Firearms in US embassy car 'a threat'
La Paz - Firearms found by Bolivian police in a US embassy van on Tuesday - an incident called a threat to national security - are for local police tasked with protecting US installations, US diplomats said.
Bolivian Interior Minister Carlos Romero earlier said the discovery of three Remington shotguns, a 38-caliber Smith and Wesson revolver and more than 2000 38-caliber cartridges had "put the security of the nation in danger".
The weapons were found when the embassy vehicle was stopped and checked in the city of Trinidad, in north-eastern Bolivia.
In a statement in Spanish, the US embassy said it "provides a limited amount of weapons and ammunition to the Bolivian police for the protection of our diplomatic installations, as we do in many countries around the world".

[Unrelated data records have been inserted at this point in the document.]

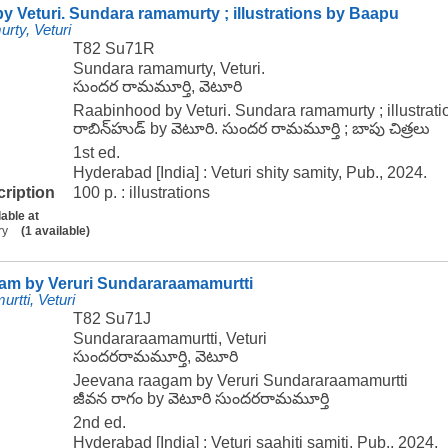
 Veturi. Sundara ramamurty ; illustrations by Baapu
rty, Veturi
T82 Su71R
Sundara ramamurty, Veturi.
సుందర రామమూర్తి, వెటూరి
Raabinhood by Veturi. Sundara ramamurty ; illustrat
రాబిన్‌హుడ్ by వెటూరి. సుందర రామమూర్తి ; బాపు చిత్రలు
1st ed.
Hyderabad [India] : Veturi shity samity, Pub., 2024.
cription
100 p. : illustrations
lable at
ry
(1 available)
am by Veruri Sundararaamamurtti
tti, Veturi
T82 Su71J
Sundararaamamurtti, Veturi
సుందరరామమూర్తి, వెటూరి
Jeevana raagam by Veruri Sundararaamamurtti
జీవన రాగం by వెటూరి సుందరరామమూర్తి
2nd ed.
Hyderabad [India] : Veturi saahiti samiti, Pub., 2024.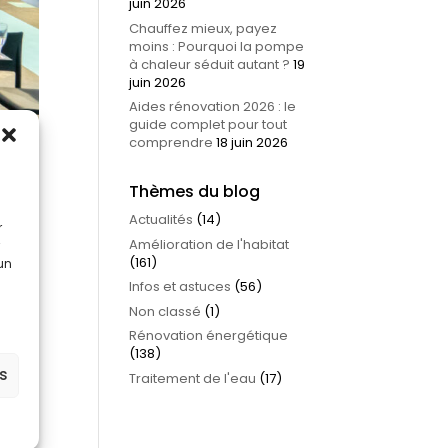
juin 2026
Chauffez mieux, payez
moins : Pourquoi la pompe
à chaleur séduit autant ?
19
juin 2026
Aides rénovation 2026 : le
guide complet pour tout
comprendre
18 juin 2026
Thèmes du blog
Actualités
(14)
r
Amélioration de l'habitat
 en
(161)
 un
Infos et astuces
(56)
Non classé
(1)
Rénovation énergétique
(138)
de
es
Traitement de l'eau
(17)
seurs.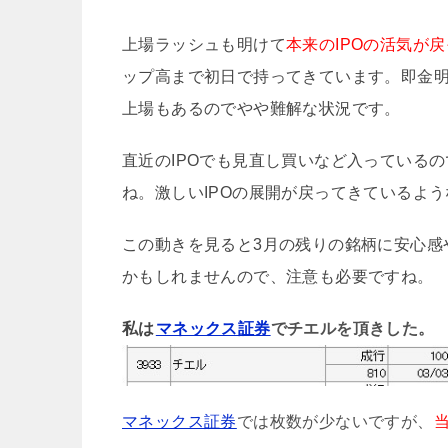
上場ラッシュも明けて
本来のIPOの活気が
ップ高まで初日で持ってきています。即金明
上場もあるのでやや難解な状況です。
直近のIPOでも見直し買いなど入っている
ね。激しいIPOの展開が戻ってきているよ
この動きを見ると3月の残りの銘柄に安心感
かもしれませんので、注意も必要ですね。
私は
マネックス証券
でチエルを頂きした。
マネックス証券
では枚数が少ないですが、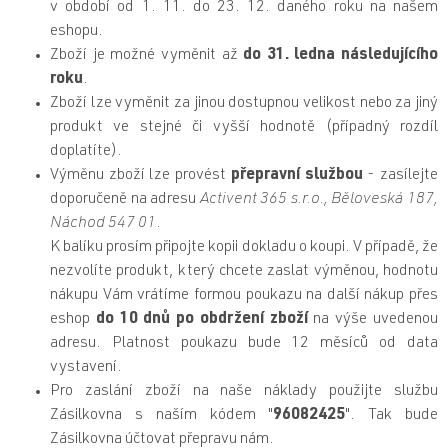
v období
od 1. 11. do 23. 12. daného roku
na našem
eshopu.
Zboží je možné vyměnit
až
do 31. ledna následujícího
roku
.
Zboží lze vyměnit za jinou dostupnou velikost nebo za jiný
produkt ve stejné či vyšší hodnotě (případný rozdíl
doplatíte).
Výměnu zboží lze provést
přepravní službou
- zasílejte
doporučeně na adresu
Activent 365 s.r.o., Běloveská 187,
Náchod 547 01
.
K balíku prosím připojte kopii dokladu o koupi. V případě, že
nezvolíte produkt, který chcete zaslat výměnou, hodnotu
nákupu Vám vrátíme formou poukazu na další nákup přes
eshop
do 10 dnů po obdržení zboží
na výše uvedenou
adresu. Platnost poukazu bude 12 měsíců od data
vystavení.
Pro zaslání zboží na naše náklady použijte službu
Zásilkovna s naším kódem "
96082425
". Tak bude
Zásilkovna účtovat přepravu nám.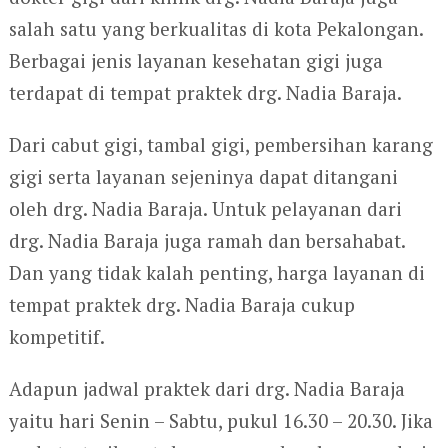
salah satu yang berkualitas di kota Pekalongan.
Berbagai jenis layanan kesehatan gigi juga
terdapat di tempat praktek drg. Nadia Baraja.
Dari cabut gigi, tambal gigi, pembersihan karang
gigi serta layanan sejeninya dapat ditangani
oleh drg. Nadia Baraja. Untuk pelayanan dari
drg. Nadia Baraja juga ramah dan bersahabat.
Dan yang tidak kalah penting, harga layanan di
tempat praktek drg. Nadia Baraja cukup
kompetitif.
Adapun jadwal praktek dari drg. Nadia Baraja
yaitu hari Senin – Sabtu, pukul 16.30 – 20.30. Jika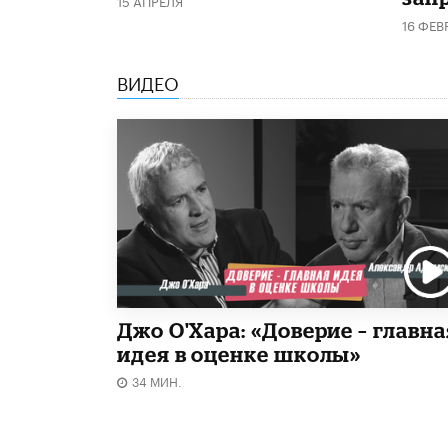
16 ФЕВ
ВИДЕО
Джо О'Хара: «Доверие – главна
идея в оценке школы»
34 МИН.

Bolivian authorities "were properly informed of the scheduled weapons transfer" on Monday, the embassy said.
Police also found a computer and three items that Romero described as "communications equipment".
The van was stopped as it was entering the headquarters of the UMOPAR, an anti-drug police unit funded and equipped by the US government, a separate government statement read.

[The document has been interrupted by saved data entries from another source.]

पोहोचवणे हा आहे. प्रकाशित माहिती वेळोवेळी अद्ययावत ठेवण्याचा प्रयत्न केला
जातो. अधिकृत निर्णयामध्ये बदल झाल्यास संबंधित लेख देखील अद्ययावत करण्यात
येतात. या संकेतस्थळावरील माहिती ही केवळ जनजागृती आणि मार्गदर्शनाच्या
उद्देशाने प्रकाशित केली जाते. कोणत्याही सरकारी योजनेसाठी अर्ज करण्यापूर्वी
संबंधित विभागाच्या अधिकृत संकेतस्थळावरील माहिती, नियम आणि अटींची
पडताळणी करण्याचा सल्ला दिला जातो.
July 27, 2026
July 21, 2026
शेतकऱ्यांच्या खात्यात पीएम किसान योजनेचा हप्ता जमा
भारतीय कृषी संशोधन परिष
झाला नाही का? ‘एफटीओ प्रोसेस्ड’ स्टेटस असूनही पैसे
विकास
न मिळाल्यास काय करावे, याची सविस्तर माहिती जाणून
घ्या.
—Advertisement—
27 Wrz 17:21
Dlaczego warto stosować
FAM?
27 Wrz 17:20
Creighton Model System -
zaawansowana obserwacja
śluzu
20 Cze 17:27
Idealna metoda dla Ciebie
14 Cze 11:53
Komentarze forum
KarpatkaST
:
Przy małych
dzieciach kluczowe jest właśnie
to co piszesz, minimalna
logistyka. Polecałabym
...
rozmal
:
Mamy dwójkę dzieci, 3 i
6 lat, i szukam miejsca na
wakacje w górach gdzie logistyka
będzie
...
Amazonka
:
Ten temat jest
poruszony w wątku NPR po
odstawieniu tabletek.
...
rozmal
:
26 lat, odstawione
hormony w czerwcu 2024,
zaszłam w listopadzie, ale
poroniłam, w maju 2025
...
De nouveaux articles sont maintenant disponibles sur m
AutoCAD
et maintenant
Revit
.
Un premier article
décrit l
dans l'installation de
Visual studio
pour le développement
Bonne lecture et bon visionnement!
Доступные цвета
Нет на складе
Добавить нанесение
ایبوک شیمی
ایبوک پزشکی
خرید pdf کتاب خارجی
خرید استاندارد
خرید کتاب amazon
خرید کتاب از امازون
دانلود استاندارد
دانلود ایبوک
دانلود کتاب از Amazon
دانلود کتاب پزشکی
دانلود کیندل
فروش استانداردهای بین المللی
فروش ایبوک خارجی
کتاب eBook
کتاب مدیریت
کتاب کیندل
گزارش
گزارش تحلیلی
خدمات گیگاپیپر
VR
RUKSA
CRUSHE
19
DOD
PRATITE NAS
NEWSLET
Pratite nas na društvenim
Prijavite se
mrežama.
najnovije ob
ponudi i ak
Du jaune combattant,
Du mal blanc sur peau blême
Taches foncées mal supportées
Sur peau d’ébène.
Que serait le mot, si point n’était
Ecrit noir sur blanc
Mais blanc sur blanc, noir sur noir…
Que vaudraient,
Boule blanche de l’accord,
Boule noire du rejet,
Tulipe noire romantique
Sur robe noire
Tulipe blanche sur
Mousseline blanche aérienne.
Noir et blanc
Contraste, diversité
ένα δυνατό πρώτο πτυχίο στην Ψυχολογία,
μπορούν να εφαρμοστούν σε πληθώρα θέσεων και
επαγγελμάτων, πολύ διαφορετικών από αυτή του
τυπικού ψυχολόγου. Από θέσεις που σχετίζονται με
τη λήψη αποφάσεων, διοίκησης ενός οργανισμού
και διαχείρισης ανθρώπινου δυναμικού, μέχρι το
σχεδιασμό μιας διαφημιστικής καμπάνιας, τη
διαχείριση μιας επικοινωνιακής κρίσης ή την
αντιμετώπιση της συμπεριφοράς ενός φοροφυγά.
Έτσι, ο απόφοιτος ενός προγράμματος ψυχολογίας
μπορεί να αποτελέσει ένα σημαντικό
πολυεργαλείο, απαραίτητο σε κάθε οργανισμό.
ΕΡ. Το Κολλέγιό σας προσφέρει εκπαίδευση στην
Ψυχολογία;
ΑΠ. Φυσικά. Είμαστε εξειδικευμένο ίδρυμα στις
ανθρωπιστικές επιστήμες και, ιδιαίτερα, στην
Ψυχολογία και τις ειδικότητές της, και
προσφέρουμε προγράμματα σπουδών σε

The embassy promised full cooperation into any Bolivian probe of the incident.
Under President Evo Morales, a close ally of Venezuelan President Hugo Chavez, Bolivia and the United States have had tense relations.

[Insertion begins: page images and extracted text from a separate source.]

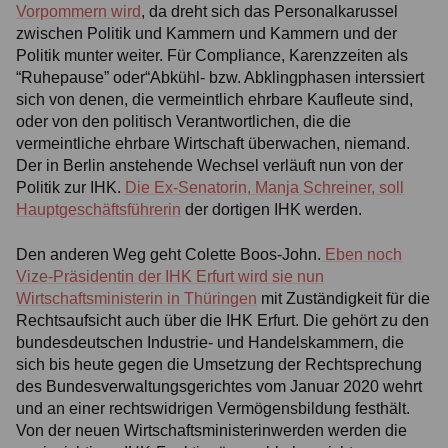
Vorpommern wird
, da dreht sich das Personalkarussel
zwischen Politik und Kammern und Kammern und der
Politik munter weiter. Für Compliance, Karenzzeiten als
“Ruhepause” oder“Abkühl- bzw. Abklingphasen interssiert
sich von denen, die vermeintlich ehrbare Kaufleute sind,
oder von den politisch Verantwortlichen, die die
vermeintliche ehrbare Wirtschaft überwachen, niemand.
Der in Berlin anstehende Wechsel verläuft nun von der
Politik zur IHK.
Die Ex-Senatorin, Manja Schreiner, soll
Hauptgeschäftsführerin
der dortigen IHK werden.
Den anderen Weg geht Colette Boos-John.
Eben noch
Vize-Präsidentin der IHK Erfurt wird sie nun
Wirtschaftsministerin in Thüringen
mit Zuständigkeit für die
Rechtsaufsicht auch über die IHK Erfurt. Die gehört zu den
bundesdeutschen Industrie- und Handelskammern, die
sich bis heute gegen die Umsetzung der Rechtsprechung
des Bundesverwaltungsgerichtes vom Januar 2020 wehrt
und an einer rechtswidrigen Vermögensbildung festhält.
Von der neuen Wirtschaftsministerinwerden werden die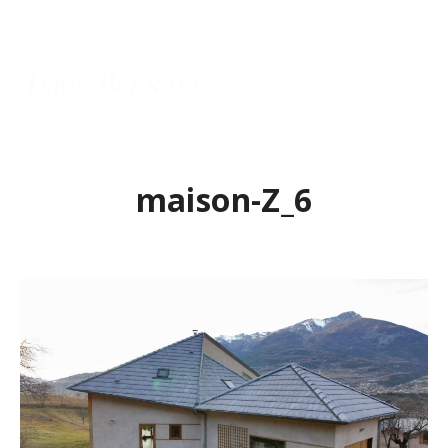
Menu principal
maison-Z_6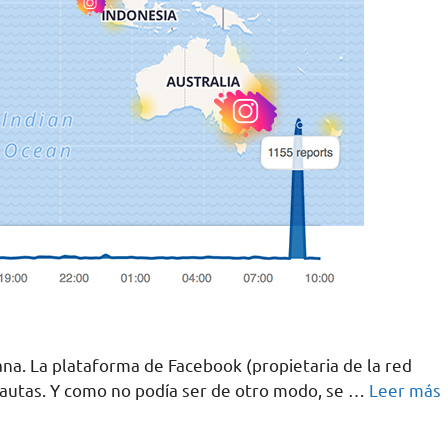
na. La plataforma de Facebook (propietaria de la red
nautas. Y como no podía ser de otro modo, se …
Leer más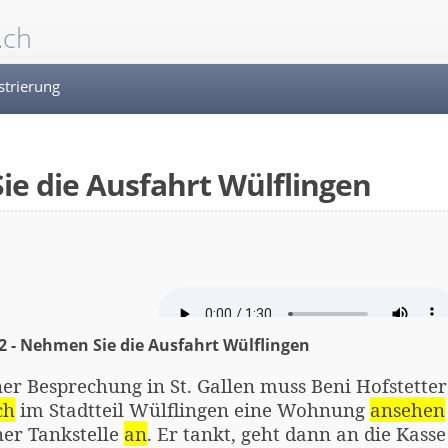
.ch
strierung
ie die Ausfahrt Wülflingen
2 - Nehmen Sie die Ausfahrt Wülflingen
er Besprechung in St. Gallen muss Beni Hofstette
ch
im Stadtteil Wülflingen eine Wohnung
ansehen
ner Tankstelle
an
. Er tankt, geht dann an die Kasse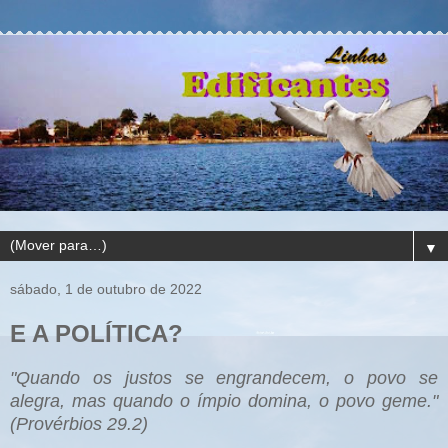
▼
sábado, 1 de outubro de 2022
E A POLÍTICA?
"Quando os justos se engrandecem, o povo se
alegra, mas quando o ímpio domina, o povo geme."
(Provérbios 29.2)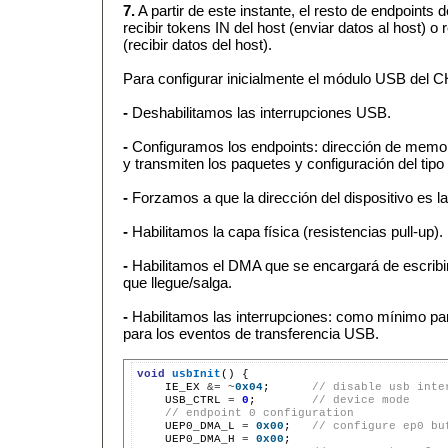
7.
A partir de este instante, el resto de endpoints 
recibir tokens IN del host (enviar datos al host) o
(recibir datos del host).
Para configurar inicialmente el módulo USB del 
-
Deshabilitamos las interrupciones USB.
-
Configuramos los endpoints: dirección de memo
y transmiten los paquetes y configuración del tipo
-
Forzamos a que la dirección del dispositivo es la
-
Habilitamos la capa física (resistencias pull-up).
-
Habilitamos el DMA que se encargará de escribi
que llegue/salga.
-
Habilitamos las interrupciones: como mínimo pa
para los eventos de transferencia USB.
void
usbInit
() {

    IE_EX 
&=
~
0x04
;      
// disable usb inte
    USB_CTRL 
=
0
;        
// device mode
// endpoint 0 configuration
    UEP0_DMA_L 
=
0x00
;   
// configure ep0 bu
    UEP0_DMA_H 
=
0x00
;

Ties took a turn for the worse under former US leader George W Bush, with the expulsion of ambassadors from both countries in late 2008. Agents from the US Drug Enforcement Administration were also ejected from La Paz.
A slight improvement took hold two years ago, with a series of bilateral meetings, and a three-way agreement between Bolivia, the US and Brazil late last year on battling illegal coca production.
In late February, La Paz and Washington announced that they would exchange ambassadors as soon as this year, but earlier this month, Morales warned he would shut the US embassy if Washington interfered in his country's affairs.